L’Homme qui rit, de Victor Hugo, adaptation et interprétation de Geneviève de Kermabon

©Alejandro Guerrero

©Alejandro Guerrero

L’Homme qui rit de Victor Hugo, adaptation et interprétation de Geneviève de Kermabon

 Ce n’est pas un roman-fleuve, c’est la mer, c’est un monde et le gouffre le plus mystérieux, le plus profond, le plus terrible adjectif hugolien-c’est l’humanité, avec tout ce qu’elle porte d’inhumain. C’est un conte : il était une fois un enfant abandonné, vendu, acheté par les « comprachicos » et mutilé pour faire de lui un monstre de foire. Quelque chose comme le clown de cinéma ou des séries qui fait si peur aujourd’hui. Mais pour faire rire : un nez écrasé, une bouche sculptée en un sourire géant et perpétuel, « masca ridens » jusqu’aux oreilles. Cet enfant, abandonné à dix ans par ses tortionnaires, seul, dans un monde glacé : « la plaine était couverte de neige », rencontre plus abandonné que lui : un bébé, une petite fille trouvée dans les bras de sa mère morte de froid. Elle va grandir, très belle, très délicate mais aveugle, sous la protection d‘Ursus, leur père de tréteaux et d’Homo, le loup, comme son nom l’indique. Ils seront l’un pour l’autre l’amour-même et leur tournée de saltimbanques triomphe devant le peuple. Un jour, un document trouvé dans une bouteille venue de la mer (Victor Hugo en parle au début, mais nous l’avions oublié) révèle que Gwynplaine, l’homme qui rit, est l’héritier d’un des plus grands lords d’Angleterre. Fin du conte et retour fracassant à la réalité sociale : le jeune lord restera dans sa chair l’homme qui fait rire et ses pairs ne l’écouteront pas. Il ne sera pas le grand réformateur, le sauveur des pauvres. Entre temps, Victor Hugo place de longues et très intéressantes pages encyclopédiques sur les quartiers de Londres au XVII ème siècle ou le fonctionnement de la noblesse britannique, toujours dans le sens de la vérité et de la justice : montrer la condition des misérables, premier geste d’indignation qu’on puisse faire en leur faveur.
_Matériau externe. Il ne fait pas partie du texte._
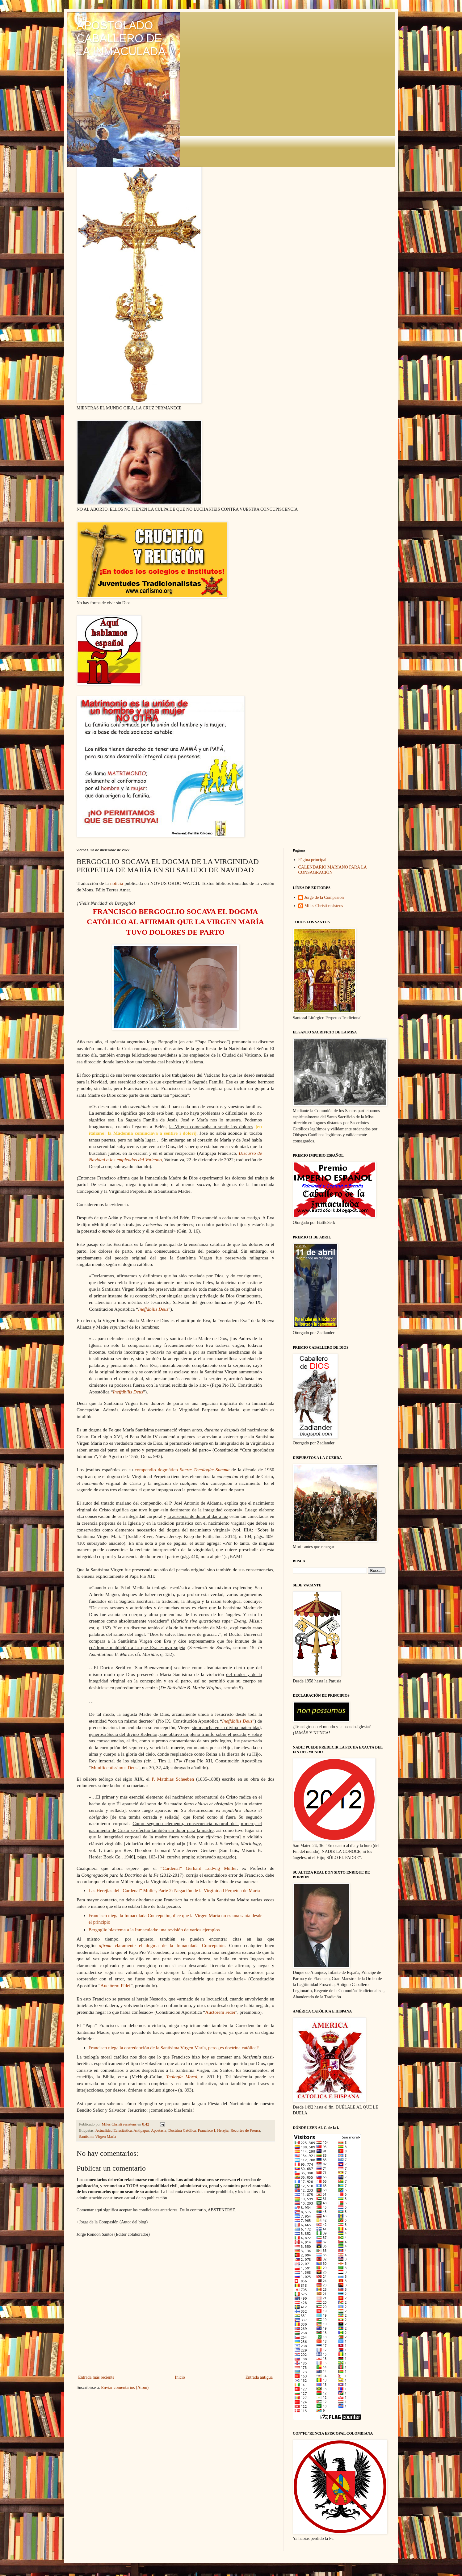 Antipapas (141, 2130)
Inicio (180, 2377)
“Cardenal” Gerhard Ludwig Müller (199, 1868)
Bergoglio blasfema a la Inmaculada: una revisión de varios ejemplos (154, 1929)
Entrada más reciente (96, 2377)
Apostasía (158, 2130)
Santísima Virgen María (97, 2136)
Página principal (312, 859)
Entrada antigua (259, 2377)
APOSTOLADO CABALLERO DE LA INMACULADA (121, 38)
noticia (116, 883)
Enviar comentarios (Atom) (125, 2387)
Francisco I (206, 2130)
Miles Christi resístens (323, 905)
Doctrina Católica (182, 2130)
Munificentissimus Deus (114, 1767)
D’un roman de trois cent pages, Geneviève de Kermabon n’a gardé qu’un dixième, mais sans trahir l’ampleur ni la générosité de Victor Hugo. Son coupé-cousu serré laisse la place aux élans puissants du poète et à ses combats pour la liberté et la justice. Indignation : comment pouvons-nous être si aveugles à la misère ? La vraie aveugle n’est pas la belle Dea, mais vous, moi, tous, et particulièrement les riches : «C’est l’enfer des pauvres qui fait le paradis des riches.» Le poète n’a pas besoin de grands mots et trouve son éloquence-que certains appellent grandiloquence-dans les entrechocs et les antithèses, ne se privant jamais de la simplicité dans toute sa grandeur..

Geneviève de Kermabon a été acrobate et trapéziste. Ella a été invitée en 88 par le festival d’Avignon à mettre en scène en scène avec des artistes handicapés Freaks ou La Monstrueuse parade, d’après le film de Tod Browning (1932). Elle a sans doute trouvé dans L’Homme qui rit un écho, une fraternité mais n’a pas conçu son spectacle comme un retour à la parade ou au cirque. Elle se fait modestement conteuse, et semble se laisser prendre à son récit ou plutôt à celui de Hugo:elle endosse parfois, avec puissance, tel ou tel personnage. Dans la petite salle du théâtre de Poche, tout près du public, presque en confidence, elle nous fait vivre cette histoire énorme. « Je suis un monstre ? Non, je suis le peuple. Je suis l’Homme Qui Rit. Qui rit de quoi ? De vous. De lui. De tout : je pleure ». Ou encore – ce sont les citations choisies par l’artiste et terriblement pertinentes - : « On a déformé le droit, la justice, la vérité, l’intelligence comme moi les yeux, les narines et les oreilles : comme à moi, on lui a mis au cœur un cloaque de colère et de douleur, et sur la face un masque de contentement ». Pas besoin de commentaires : Hugo donne en quelques mots, dans un grand roman, son  credo humaniste. Et joue son rôle de « lanceur d’alerte » sur les injustices et les inégalités. Cela devrait nous dire quelque chose, aujourd’hui. Et la comédienne et metteuse en scène, dans sa petite grotte théâtrale, avec sa toute petite scène… dont elle n’a pas besoin, nous le transmet en toute simplicité et sincérité. Et nous emmène avec elle.

Christine Friedel

Jusqu’au 4 novembre,Théâtre de Poche, 75 boulevard du Montparnasse, Paris (VI ème) T. : 01 45 44 50 21.